病気やケガ、死亡時の備えもサラリーマン時代とは変わってくる。備えの基本は、国民年金と国民健康保険だ。

国民年金には障害年金や遺族年金の制度がある。また、国民健康保険には高額療養費制度があり、一般的な収入の人なら1カ月の自己負担額は最高でも9万円程度に抑えられる。ただし、サラリーマンなら病気やケガで働けなくなった場合に受け取れる傷病手当金の制度はない。

民間の保険に入るかどうかは、こうした公的保障をよく調べたうえで検討するべきだ。加入する場合にも、保険料はなるべく安く抑えたい。

医療保障はまず共済を検討しよう。もし貯金に余裕があるなら、医療保険に入らないという選択もある。100万円程度を医療用資金として定期預金などにプールすれば、保険の代わりになるだろう。

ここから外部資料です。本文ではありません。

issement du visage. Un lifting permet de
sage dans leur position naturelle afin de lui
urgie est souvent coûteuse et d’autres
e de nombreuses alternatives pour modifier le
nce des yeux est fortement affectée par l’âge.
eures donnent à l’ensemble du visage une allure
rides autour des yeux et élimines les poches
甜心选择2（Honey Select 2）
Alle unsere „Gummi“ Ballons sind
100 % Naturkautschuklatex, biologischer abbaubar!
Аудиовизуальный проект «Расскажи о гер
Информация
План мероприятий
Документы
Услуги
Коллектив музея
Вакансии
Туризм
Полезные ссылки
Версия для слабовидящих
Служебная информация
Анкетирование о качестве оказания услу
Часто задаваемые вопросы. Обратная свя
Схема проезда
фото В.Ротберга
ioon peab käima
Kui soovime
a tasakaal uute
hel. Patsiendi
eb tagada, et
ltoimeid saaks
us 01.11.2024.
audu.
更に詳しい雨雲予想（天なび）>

小さな子どもがいるなら、死亡保障も検討したい。保険料の安い定期保険か収入保障保険で、子どもが小さいうちだけ保障を厚くするといい。

老後資金については、収入が安定して、余剰資金ができてからでいい。退職金を有利に運用しなくては、と焦って金融機関に相談にいくのはもってのほか。あくまで余裕ができてからでも遅くない。

サラリーマンの加入する厚生年金は基礎年金部分と報酬比例部分の2階建てだが、自営業者が加入する国民年金は基礎年金部分だけ。だが、2階部分として「国民年金基金」や「個人型確定拠出年金(個人型401k)」といった制度がある。いずれも、確定申告時には払った掛け金の全額を所得から控除できる。所得税が減るばかりか住民税や健康保険料なども安くなり、非常に有利だ。

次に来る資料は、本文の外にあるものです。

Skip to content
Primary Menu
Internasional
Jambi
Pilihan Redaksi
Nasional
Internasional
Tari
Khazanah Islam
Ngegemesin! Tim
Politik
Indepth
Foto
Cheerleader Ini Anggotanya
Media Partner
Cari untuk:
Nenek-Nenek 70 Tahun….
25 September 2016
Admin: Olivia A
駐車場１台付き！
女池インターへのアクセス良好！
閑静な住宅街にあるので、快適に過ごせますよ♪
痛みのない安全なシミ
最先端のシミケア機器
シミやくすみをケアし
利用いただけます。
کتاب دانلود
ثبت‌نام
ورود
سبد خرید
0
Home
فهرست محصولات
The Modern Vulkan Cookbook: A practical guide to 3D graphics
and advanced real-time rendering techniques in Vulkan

まず検討したいのは国民年金基金。掛け金は月6万8000円が上限で、最大で年間81万6000円を所得から控除できる。所得税率10%なら、所得税だけでも8万1600円安くなるわけだ。受給期間や受給開始時期により9種類から選べるが、たとえば35歳(35歳1月〜36歳0月)男性が終身年金に加入した例では、毎月の掛け金1万6320円で65歳からの受取額は毎月約3万円になる(保障期間なしの終身年金B型に計4口加入した場合)。

個人型確定拠出年金は、運用商品を自分で選ぶのが特徴だ。掛け金の上限は、国民年金基金と合わせて月6万8000円。年間数千円程度の口座管理料がかかるので、おすすめは手数料不要の国民年金基金のほう。ただし、以前の勤務先に確定拠出年金制度があって一定以上の残高がある人は、残高を個人型確定拠出年金に移すことになる。この場合は、口座管理料の安い金融機関を選び、確定拠出年金を続けてもいい。

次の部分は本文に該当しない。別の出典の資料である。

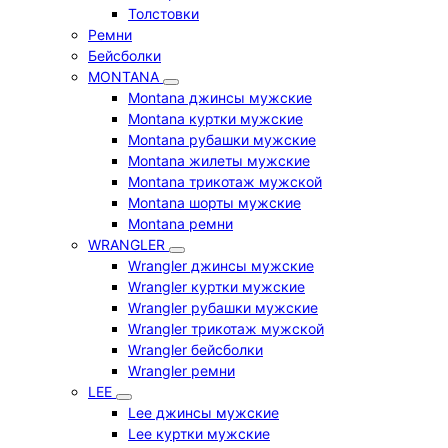
Толстовки
Ремни
Бейсболки
MONTANA
Montana джинсы мужские
Montana куртки мужские
Montana рубашки мужские
Montana жилеты мужские
Montana трикотаж мужской
Montana шорты мужские
Montana ремни
WRANGLER
Wrangler джинсы мужские
Wrangler куртки мужские
Wrangler рубашки мужские
Wrangler трикотаж мужской
Wrangler бейсболки
Wrangler ремни
LEE
Lee джинсы мужские
Lee куртки мужские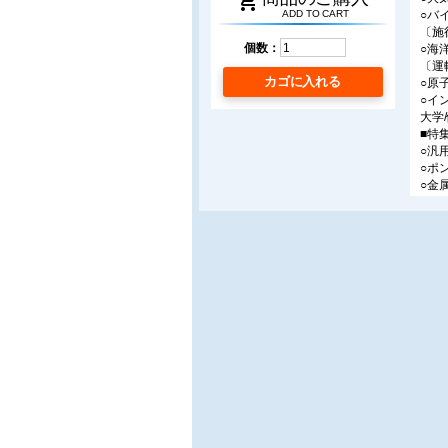
shopping_cart
○バ
ADD TO CART
〔施
個数：
○海
〔運
カゴに入れる
○原
○イ
大学
■特
○汎
○ポ
○金
■製
○高
○ラ
○N
○プ
○Z
○G
○チタ
○P
■製
○酸
○金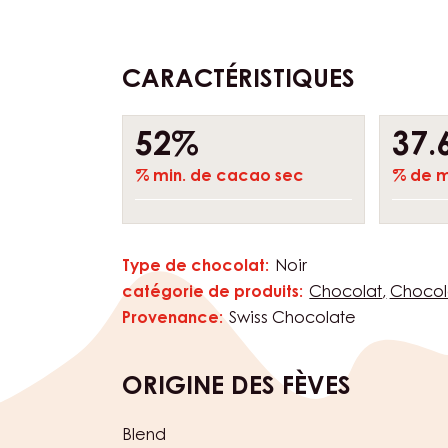
Tempérage: 30–32°C
CE QUI REND CETTE COUVERTURE UNIQUE?
• Profil gustatif harmonieux avec des note
CARACTÉRISTIQUES
Composition
52%
37.
% min. de cacao sec
% de m
Type de chocolat:
Noir
Caractéristiques
catégorie de produits:
Chocolat
Chocol
Provenance:
Swiss Chocolate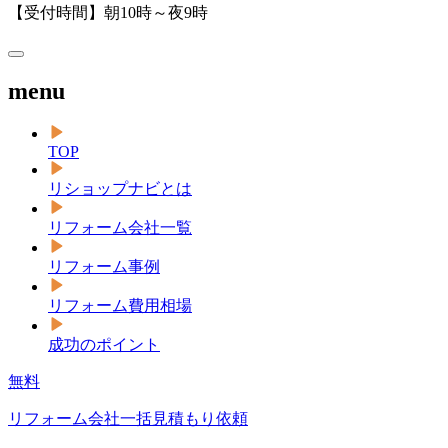
【受付時間】朝10時～夜9時
menu
TOP
リショップナビとは
リフォーム会社一覧
リフォーム事例
リフォーム費用相場
成功のポイント
無料
リフォーム会社一括見積もり依頼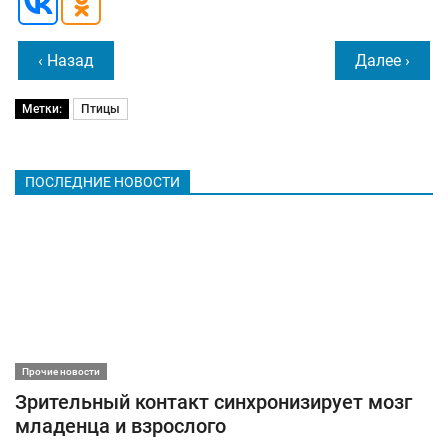
‹ Назад
Далее ›
Метки:
Птицы
ПОСЛЕДНИЕ НОВОСТИ
Прочие новости
Зрительный контакт синхронизирует мозг
младенца и взрослого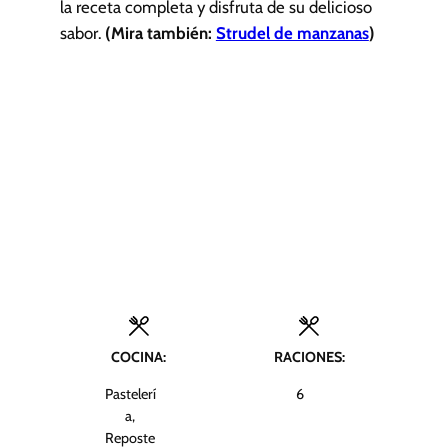
la receta completa y disfruta de su delicioso
sabor.
(Mira también:
Strudel de manzanas
)
COCINA:
RACIONES:
Pastelerí
6
a,
Reposte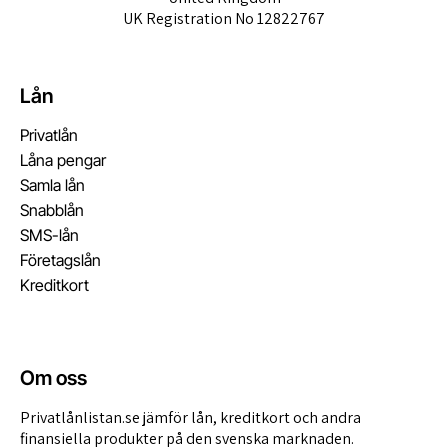
UK Registration No 12822767
Lån
Privatlån
Låna pengar
Samla lån
Snabblån
SMS-lån
Företagslån
Kreditkort
Om oss
Privatlånlistan.se jämför lån, kreditkort och andra
finansiella produkter på den svenska marknaden.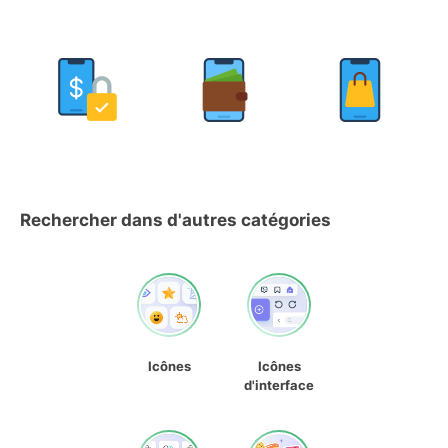
Rechercher dans d'autres catégories
Icônes
Icônes
d'interface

上司や会社の都合に振り回されない自由を手に入れた分、収入と経費の管理から社会保険の手続き、税金の申告納付まで、やるべきことは多い。戸惑うかもしれないが、次第にコスト意識が身につき、経営感覚が養われる。「金のことは妻任せ」という人も、自分で行う習慣を身につけてほしい。

繰り返すようだがもっとも大切なのはキャッシュ確保だ。普通預金でも構わない。いざというときに使える現金が、なによりの保険になることだろう。